The fundamental difference between Professor Höffding and myself, and as it seems to me his πρῶτον ψεῦδος, lies in his definition of ethical judgments. He says:

"Ethical judgments, judgments concerning good and bad, in their simplest form are expressions of feeling, and never lose that character however much influence clear and reasoned knowledge may acquire with respect to them."

I am very well aware of the fact that all thinking beings are first feeling beings. Thought cannot develop in the absence of feeling. Without feeling there is no thought; but thought is not feeling, and feeling is not thought.[131] By thought I understand the operations that take place among representative feelings, and the essential feature of these feelings is not whether they are pleasurable or painful, but that they are correct representations. Judgments are perhaps the most important mental operations. There are logical judgments, legal judgments, ethical judgments, etc. In none of them is the feeling element of mental activity of any account. That which makes of them judgments is the reasoning or the thought-activity. Whether a judgment is correct or not does not depend upon the feeling that may be associated with it, but it depends upon the truth of its several ideas and the propriety of their connection.
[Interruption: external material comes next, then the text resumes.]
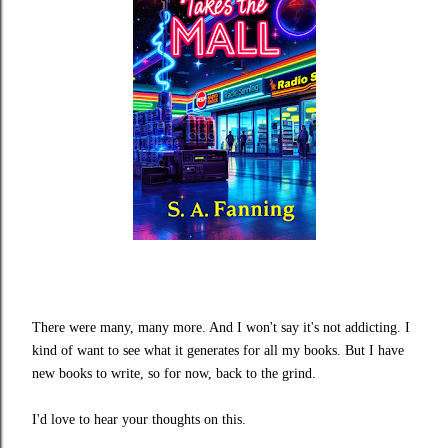
There were many, many more. And I won't say it's not addicting. I
kind of want to see what it generates for all my books. But I have
new books to write, so for now, back to the grind.
I'd love to hear your thoughts on this.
[131] See the chapter "The Nature of Thought" in The Soul of Man, p. 354.

A judgment, be it logical, juridical, ethical, or any other, is the more liable to be wrong, the more we allow the feeling element to play a part in it. Judgments swayed by strong feelings become biassed; they can attain to the ideal of truth only by an entire elimination of feeling.[132]

[132] Professor Höffding says: "The feeling of pleasure is the only psychological criterion of health and power of life." Every physician knows the insufficiency of this criterion. Many consumptives declare that they feel perfectly well even a few hours before their death.

Ethics in which the feeling element is the main spring of action, is called sentimentalism. Sentimental ethics have no more right to exist than a sentimental logic or a sentimental jurisprudence.

The philosophy of Clärchen in "Egmont" appears to be very strong sentimentalism, and I do not believe that her demeanor can be set up as an example for imitation. Her love happiness is an intoxication. She vacillates between two extremes, now himmelhoch jauchzend and now zum Tode betrübt, and her life ends in insanity.

To consider ethical or any other judgments as feelings, and to explain their nature accordingly, seems to me no better than to speak of concepts as consisting of vowels and consonants, and to explain the nature of conceptual thought from the sounds of the letters. We cannot speak without uttering sounds, but the laws of speech or of grammar have nothing to do with sound and cannot be explained in terms of sound. When we think and judge, we are most assuredly feeling, but the feeling is of no account, and whether the feeling is pleasurable, or painful, or indifferent, has nothing to do whatever with the correctness or the ethical value of judgments.